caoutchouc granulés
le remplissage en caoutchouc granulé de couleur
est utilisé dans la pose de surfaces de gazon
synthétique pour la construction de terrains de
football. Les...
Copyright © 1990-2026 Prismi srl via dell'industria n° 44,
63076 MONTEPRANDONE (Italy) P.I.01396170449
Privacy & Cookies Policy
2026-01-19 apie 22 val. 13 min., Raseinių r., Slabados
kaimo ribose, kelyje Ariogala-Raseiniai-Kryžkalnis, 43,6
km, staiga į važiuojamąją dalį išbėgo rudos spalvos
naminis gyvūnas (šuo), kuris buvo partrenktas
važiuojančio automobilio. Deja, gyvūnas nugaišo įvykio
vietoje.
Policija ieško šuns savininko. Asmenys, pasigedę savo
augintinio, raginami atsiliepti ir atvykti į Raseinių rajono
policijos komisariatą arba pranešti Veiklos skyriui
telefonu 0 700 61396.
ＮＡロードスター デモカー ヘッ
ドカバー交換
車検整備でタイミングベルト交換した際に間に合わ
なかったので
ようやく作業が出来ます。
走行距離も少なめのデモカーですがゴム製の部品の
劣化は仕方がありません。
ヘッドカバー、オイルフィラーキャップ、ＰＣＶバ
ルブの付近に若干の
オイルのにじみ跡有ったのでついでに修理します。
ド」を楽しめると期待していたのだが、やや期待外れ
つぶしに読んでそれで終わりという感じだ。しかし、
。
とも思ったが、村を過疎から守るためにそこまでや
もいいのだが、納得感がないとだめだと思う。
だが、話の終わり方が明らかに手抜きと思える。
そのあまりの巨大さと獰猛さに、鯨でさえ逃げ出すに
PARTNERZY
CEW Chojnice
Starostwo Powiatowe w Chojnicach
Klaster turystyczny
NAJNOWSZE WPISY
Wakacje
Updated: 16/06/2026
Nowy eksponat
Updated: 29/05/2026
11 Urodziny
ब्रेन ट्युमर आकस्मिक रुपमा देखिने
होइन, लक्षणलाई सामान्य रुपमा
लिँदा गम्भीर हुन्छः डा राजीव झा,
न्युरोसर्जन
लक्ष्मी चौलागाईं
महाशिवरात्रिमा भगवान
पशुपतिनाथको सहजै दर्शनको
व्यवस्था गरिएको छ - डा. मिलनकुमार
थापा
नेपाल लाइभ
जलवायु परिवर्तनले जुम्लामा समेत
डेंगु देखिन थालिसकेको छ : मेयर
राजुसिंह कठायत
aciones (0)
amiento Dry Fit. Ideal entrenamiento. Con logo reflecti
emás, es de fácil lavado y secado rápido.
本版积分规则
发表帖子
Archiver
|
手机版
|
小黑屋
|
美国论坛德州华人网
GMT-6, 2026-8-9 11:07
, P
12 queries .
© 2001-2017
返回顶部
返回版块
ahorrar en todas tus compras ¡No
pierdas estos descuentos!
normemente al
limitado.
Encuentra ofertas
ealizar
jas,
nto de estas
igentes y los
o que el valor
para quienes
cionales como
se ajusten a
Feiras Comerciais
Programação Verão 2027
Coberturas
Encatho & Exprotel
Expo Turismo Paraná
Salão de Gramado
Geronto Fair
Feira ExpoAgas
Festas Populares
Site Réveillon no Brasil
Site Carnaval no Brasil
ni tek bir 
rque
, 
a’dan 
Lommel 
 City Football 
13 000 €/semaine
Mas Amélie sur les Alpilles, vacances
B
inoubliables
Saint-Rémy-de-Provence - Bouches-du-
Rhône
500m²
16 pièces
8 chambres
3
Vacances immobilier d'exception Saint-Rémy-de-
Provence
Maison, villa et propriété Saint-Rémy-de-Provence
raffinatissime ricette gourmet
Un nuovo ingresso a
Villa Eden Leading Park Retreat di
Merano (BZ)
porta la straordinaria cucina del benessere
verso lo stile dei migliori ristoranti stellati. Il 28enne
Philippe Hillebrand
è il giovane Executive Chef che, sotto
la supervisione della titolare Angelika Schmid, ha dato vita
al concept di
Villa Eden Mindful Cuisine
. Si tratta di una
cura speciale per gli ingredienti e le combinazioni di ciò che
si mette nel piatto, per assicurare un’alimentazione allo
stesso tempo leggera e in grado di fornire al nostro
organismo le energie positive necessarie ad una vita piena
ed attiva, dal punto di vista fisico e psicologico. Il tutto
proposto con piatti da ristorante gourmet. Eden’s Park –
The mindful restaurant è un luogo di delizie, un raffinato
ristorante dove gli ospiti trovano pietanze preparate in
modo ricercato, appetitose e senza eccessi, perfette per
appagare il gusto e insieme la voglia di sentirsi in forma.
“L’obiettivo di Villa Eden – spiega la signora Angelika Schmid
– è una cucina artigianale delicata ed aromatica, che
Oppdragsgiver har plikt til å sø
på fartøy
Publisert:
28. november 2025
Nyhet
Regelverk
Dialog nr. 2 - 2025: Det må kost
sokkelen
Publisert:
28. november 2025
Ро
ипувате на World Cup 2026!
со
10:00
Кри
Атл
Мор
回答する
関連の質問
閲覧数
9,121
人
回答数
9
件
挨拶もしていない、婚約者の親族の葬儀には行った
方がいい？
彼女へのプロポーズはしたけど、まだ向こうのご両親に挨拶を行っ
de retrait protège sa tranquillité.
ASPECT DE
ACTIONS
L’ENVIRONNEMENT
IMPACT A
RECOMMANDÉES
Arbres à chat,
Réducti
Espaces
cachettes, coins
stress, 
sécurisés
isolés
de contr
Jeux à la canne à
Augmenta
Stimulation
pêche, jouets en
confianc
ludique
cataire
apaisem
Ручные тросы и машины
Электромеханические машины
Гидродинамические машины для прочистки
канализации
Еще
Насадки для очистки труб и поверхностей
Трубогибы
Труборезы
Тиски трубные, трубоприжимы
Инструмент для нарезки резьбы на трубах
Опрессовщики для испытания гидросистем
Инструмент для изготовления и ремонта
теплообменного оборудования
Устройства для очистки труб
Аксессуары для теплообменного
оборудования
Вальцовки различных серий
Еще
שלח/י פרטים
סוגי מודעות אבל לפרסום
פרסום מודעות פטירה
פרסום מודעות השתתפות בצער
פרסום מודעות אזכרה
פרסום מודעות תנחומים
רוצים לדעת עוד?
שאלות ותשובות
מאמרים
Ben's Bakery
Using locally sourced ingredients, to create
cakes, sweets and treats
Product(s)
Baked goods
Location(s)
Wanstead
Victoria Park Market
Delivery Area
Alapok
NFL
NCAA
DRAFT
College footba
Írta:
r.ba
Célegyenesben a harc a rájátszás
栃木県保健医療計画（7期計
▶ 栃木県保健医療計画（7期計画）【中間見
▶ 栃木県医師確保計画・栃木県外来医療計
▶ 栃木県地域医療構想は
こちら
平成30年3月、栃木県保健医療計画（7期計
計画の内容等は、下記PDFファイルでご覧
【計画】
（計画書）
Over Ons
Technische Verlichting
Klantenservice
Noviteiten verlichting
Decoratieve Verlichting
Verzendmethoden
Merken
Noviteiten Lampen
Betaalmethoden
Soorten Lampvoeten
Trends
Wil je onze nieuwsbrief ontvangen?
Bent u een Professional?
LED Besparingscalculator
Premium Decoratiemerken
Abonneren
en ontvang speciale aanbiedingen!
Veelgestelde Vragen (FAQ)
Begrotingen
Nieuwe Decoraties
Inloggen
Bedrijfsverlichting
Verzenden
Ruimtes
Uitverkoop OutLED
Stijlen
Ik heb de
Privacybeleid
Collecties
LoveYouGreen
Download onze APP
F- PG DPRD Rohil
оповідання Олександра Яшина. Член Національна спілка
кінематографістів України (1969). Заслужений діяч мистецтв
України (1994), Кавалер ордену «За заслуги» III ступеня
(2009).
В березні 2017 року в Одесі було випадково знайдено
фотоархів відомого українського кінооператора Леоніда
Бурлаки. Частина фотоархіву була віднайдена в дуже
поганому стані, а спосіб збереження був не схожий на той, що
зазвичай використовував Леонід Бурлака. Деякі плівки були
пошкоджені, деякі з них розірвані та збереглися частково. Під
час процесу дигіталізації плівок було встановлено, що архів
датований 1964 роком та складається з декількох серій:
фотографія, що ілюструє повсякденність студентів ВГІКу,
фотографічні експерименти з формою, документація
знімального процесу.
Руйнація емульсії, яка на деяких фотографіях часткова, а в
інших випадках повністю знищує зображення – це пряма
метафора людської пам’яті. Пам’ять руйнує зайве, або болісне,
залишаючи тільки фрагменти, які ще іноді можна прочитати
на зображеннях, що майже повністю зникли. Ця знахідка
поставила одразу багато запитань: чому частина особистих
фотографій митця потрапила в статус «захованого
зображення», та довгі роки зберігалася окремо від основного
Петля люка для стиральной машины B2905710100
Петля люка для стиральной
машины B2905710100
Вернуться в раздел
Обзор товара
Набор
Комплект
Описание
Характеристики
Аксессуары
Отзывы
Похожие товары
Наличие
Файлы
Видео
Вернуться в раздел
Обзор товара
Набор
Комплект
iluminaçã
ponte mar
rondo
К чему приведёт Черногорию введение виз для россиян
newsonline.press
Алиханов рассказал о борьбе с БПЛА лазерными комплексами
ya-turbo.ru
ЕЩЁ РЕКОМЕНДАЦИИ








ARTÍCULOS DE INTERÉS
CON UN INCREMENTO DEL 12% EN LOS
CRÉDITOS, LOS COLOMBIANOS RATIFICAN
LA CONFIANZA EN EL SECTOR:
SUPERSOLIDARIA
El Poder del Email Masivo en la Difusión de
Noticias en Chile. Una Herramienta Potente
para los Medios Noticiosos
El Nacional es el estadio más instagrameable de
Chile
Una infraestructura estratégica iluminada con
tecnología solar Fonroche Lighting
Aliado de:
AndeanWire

Work instruction. Write down again, exactly as given, only the lines above that fall from the line with "telefonu 0 700 61396." to the line with "Site Carnaval no Brasil", inclusive.

Response to the exercise.
telefonu 0 700 61396.
ＮＡロードスター デモカー ヘッ
ドカバー交換
車検整備でタイミングベルト交換した際に間に合わ
なかったので
ようやく作業が出来ます。
走行距離も少なめのデモカーですがゴム製の部品の
劣化は仕方がありません。
ヘッドカバー、オイルフィラーキャップ、ＰＣＶバ
ルブの付近に若干の
オイルのにじみ跡有ったのでついでに修理します。
ド」を楽しめると期待していたのだが、やや期待外れ
つぶしに読んでそれで終わりという感じだ。しかし、
。
とも思ったが、村を過疎から守るためにそこまでや
もいいのだが、納得感がないとだめだと思う。
だが、話の終わり方が明らかに手抜きと思える。
そのあまりの巨大さと獰猛さに、鯨でさえ逃げ出すに
PARTNERZY
CEW Chojnice
Starostwo Powiatowe w Chojnicach
Klaster turystyczny
NAJNOWSZE WPISY
Wakacje
Updated: 16/06/2026
Nowy eksponat
Updated: 29/05/2026
11 Urodziny
ब्रेन ट्युमर आकस्मिक रुपमा देखिने
होइन, लक्षणलाई सामान्य रुपमा
लिँदा गम्भीर हुन्छः डा राजीव झा,
न्युरोसर्जन
लक्ष्मी चौलागाईं
महाशिवरात्रिमा भगवान
पशुपतिनाथको सहजै दर्शनको
व्यवस्था गरिएको छ - डा. मिलनकुमार
थापा
नेपाल लाइभ
जलवायु परिवर्तनले जुम्लामा समेत
डेंगु देखिन थालिसकेको छ : मेयर
राजुसिंह कठायत
aciones (0)
amiento Dry Fit. Ideal entrenamiento. Con logo reflecti
emás, es de fácil lavado y secado rápido.
本版积分规则
发表帖子
Archiver
|
手机版
|
小黑屋
|
美国论坛德州华人网
GMT-6, 2026-8-9 11:07
, P
12 queries .
© 2001-2017
返回顶部
返回版块
ahorrar en todas tus compras ¡No
pierdas estos descuentos!
normemente al
limitado.
Encuentra ofertas
ealizar
jas,
nto de estas
igentes y los
o que el valor
para quienes
cionales como
se ajusten a
Feiras Comerciais
Programação Verão 2027
Coberturas
Encatho & Exprotel
Expo Turismo Paraná
Salão de Gramado
Geronto Fair
Feira ExpoAgas
Festas Populares
Site Réveillon no Brasil
Site Carnaval no Brasil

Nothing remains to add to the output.